Saturday, May 16, 2009

Teachers, Performance Pay, and Accountability (What Education Should Learn from Other Sectors)

[The following is Daniel Koretz' preface to the book

Teachers, Performance Pay, and Accountability (What

Education Should Learn from Other Sectors), by Scott J.

Adams John Heywood Richard Rothstein (eds), ISBN:

1-932066-38-1. The book may be purchased ($14.50) from

the Economic Policy Institute at

http://mpower.mosaicprint.com/EPI/p-153-teachers-performance-pay-and-accountability-what-education-should-learn-from-other-sectors.aspx

-- moderator.]



Teachers, Performance Pay, and Accountability

What Education Should Learn From Other Sectors



05-14-09

May 2009 | An Econonic Policy Institute book



By Scott J. Adams, John S. Heywood & Richard Rothstein

Preface by Daniel Koretz

Series editors Sean P. Corcoran and Joydeep Roy



by Daniel Koretz



Accountability for students' test scores has become the

cornerstone of education policy in the United States.

State policies that rewarded or punished schools and

their staffs for test scores became commonplace in the

1990s.

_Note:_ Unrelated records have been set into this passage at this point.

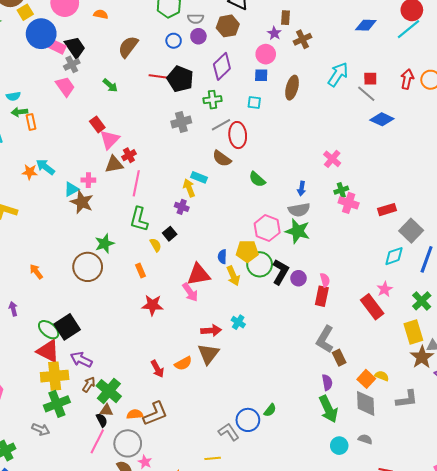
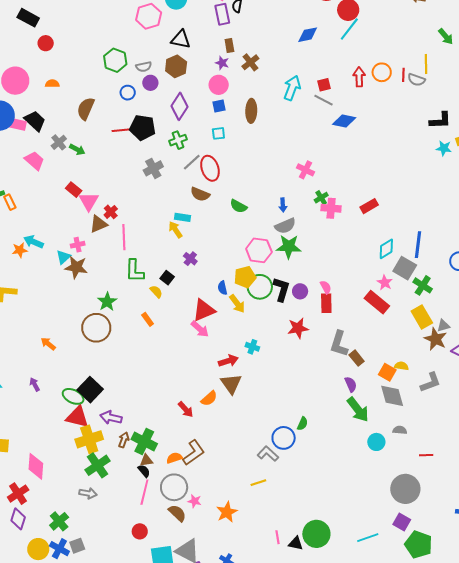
gray cross: (72, 64) -> (59, 142), moved
purple cross: (182, 207) -> (190, 259), moved, turned 32
gray square: (411, 231) -> (405, 268), moved
red star: (152, 305) -> (298, 328), moved

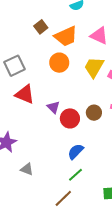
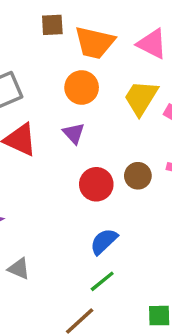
brown square: (41, 27) -> (52, 25), turned 32
orange trapezoid: (66, 36) -> (95, 43), turned 35
purple triangle: (53, 107) -> (74, 133), moved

The No Child Left Behind (NCLB) act federalized

this approach and made it in some respects more

draconian. There is now growing interest in pay for

performance plans that would reward or punish

individual teachers rather than entire schools. This

volume is important reading for anyone interested in

that debate.



The rationale for this approach is deceptively simple.

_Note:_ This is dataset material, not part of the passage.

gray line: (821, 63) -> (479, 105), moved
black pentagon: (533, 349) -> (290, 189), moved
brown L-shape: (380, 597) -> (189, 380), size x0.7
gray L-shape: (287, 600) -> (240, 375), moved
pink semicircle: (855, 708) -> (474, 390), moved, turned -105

Teachers are supposed to increase students' knowledge

and skills. Proponents argue that if we manage schools

as if they were private firms and reward and punish

teachers on the basis of how much students learn,

teachers will do better and students will learn more.

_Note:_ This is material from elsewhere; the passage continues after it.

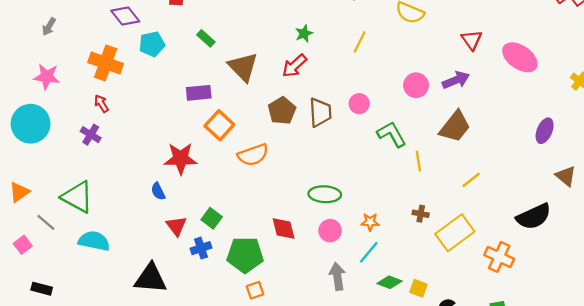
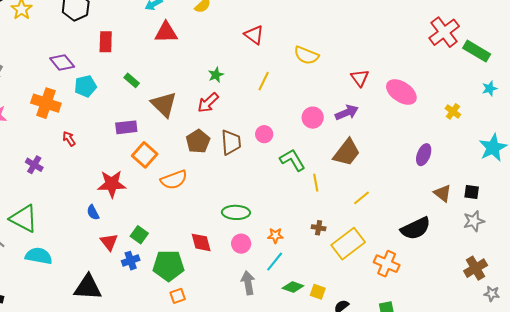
red arrow: (101, 104) -> (69, 139), moved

This straightforward rationale has led to similarly

simple policies in which scores on standardized tests

of a few subjects dominate accountability systems, to

the near exclusion of all other evidence of

performance.



It has become increasingly clear that this model is

overly simplistic, and that we will need to develop

more sophisticated accountability systems. However,

much of the debate-for example, arguments about the

reauthorization of NCLB-continues as if the current

approach were at its core reasonable and that the

system needs only relatively minor tinkering. To put

this debate on a sensible footing requires that we

confront three issues directly.



The first of these critically important issues,

addressed in the first section of this volume by Scott

Adams and John Heywood, is that the rationale for the

current approach misrepresents common practice in the

private sector. Pay for performance based on numerical

measures actually plays a relatively minor role in the

private sector. There are good reasons for this.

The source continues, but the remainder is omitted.